Sweet Home Sanitation is asking for a rate increase, as we report on page 1.

That’s fine. We’ve no beef with that. The increase seems to be in line with previous requests – fairly minor. It makes sense. Costs are going up as the economy expands and the council is right in taking the first step toward giving a 2.1 percent increase to the company, which asked for and received a similarly small increase in rates two years ago.

When Sweet Home Sanitation, always a stand-up company, asked for the increase two years ago, it ran into a speed bump when a councilor dickered over something like 14 cents of a very reasonable increase.

This time around, some councilors expressed concerns about the wisdom of locking into an annual increase based on the Portland-Salem Consumer Price Index, which may or may not reflect reality in our community. Councilor Dave Trask, in particular, is right to question this approach, and he should stand firm on it as the ordinance that would change the contract has two more readings to go.

Sweet Home Sanitation should continue as it has done and request increases based on current circumstances related to operating its business in Sweet Home and avoid an automated bump that prevents the council’s consideration or that prevents a councilor from giving the company static when it asks for an increase.

We see the argument for locking in to the CPI, a measure calculated by the U.S. Bureau of Labor and Statistics of the variation in prices paid by typical consumers for retail goods and other items in a particular location – nationwide or on a more local scale.

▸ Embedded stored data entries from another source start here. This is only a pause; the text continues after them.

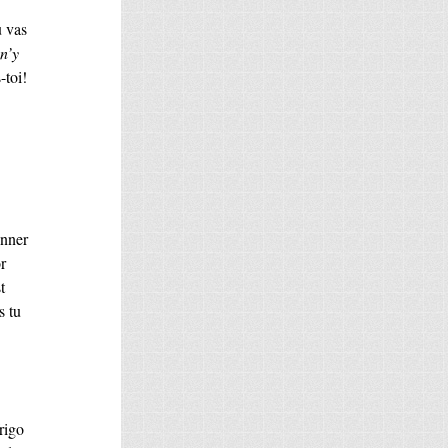
u vas
n’y
-toi!
onner
r
t
s tu
rigo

As noted by City Manager Ray Towry and Sweet Home Sanitation officials, a lot of other local municipalities use the CPI to calculate their garbage rates.

It is, as they said, predictable. Once the rate for the previous 12 months has been established by the federal government, it will dictate what we pay for trash collection for the coming year.

However, as some council members pointed out, how well does the Portland-Salem CPI reflect realities in Sweet Home, which lagged behind the rest of the state in recovery from the recession of 2008? And do we really want to sign on to a deal that annually renews itself automatically for a six-year span? If it doesn’t work well for local residents, how easy would it be to reverse course?

Sweet Home Sanitation holds a monopoly on local trash service via an exclusive agreement with our government to provide that service. No one else can legally pick up our trash.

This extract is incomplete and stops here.